On November 23, 2018, Solomita sent Oppenheim a Letter of Commitment (“LOC”), which stated, “With regards to our prior discussions regarding the Property, this letter will confirm our understating that . . . Your firm will provide all, of the services, equipment and resources associated with dismantling the Property as described in your contract for a fixed fee of . . . $450,000.00.” The LOC further stated that RIS would receive a “Success Fee” of $250,000.00 for “assisting in and obtaining a Letter of Intent from a third party for the purchase or rental of the Property post clean up.” The amounts in the LOC were contingent upon Pure Hedge acquiring the Property. Oppenheim and Solomita each signed the LOC on behalf of their respective companies.

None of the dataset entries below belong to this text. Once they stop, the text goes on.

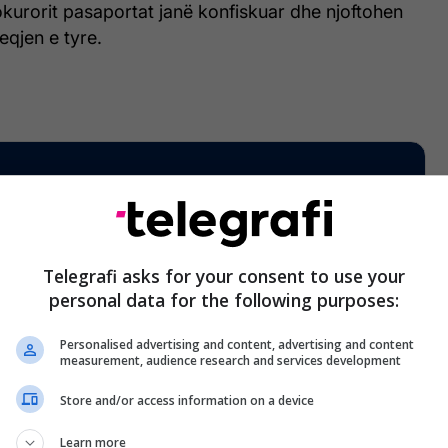
kurorit pasaportat janë konfiskuar dhe njoftohen
eqjen e tyre.
Telegrafi asks for your consent to use your
personal data for the following purposes:
Personalised advertising and content, advertising and content
measurement, audience research and services development
Store and/or access information on a device
Learn more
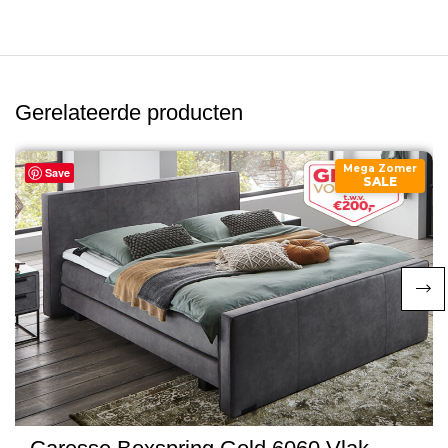
Gerelateerde producten
Mega Zomer
Save
SALE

At his deposition, Oppenheim testified that he expected the details surrounding the demolition to come in a later contract or proposal. Indeed, the LOC explicitly references another “contract.” At her deposition, Solomita testified that the LOC was meant to confirm her and Oppenheim's understanding of their prior conversations.
On November 28, 2018, Regional forwarded a letter to Solomita through a mutual connection. In the letter, a person named Mark Troiano expressed interest in building and operating a waste recycling station at the Property. The letter did not identify whether Troiano would purchase or lease the Property, the purchase price or lease terms of the Property, the timing of the purchase or lease, or any specifics about a potential transaction. Aside from placing an unanswered call to Oppenheim, Solomita did not follow up on the letter.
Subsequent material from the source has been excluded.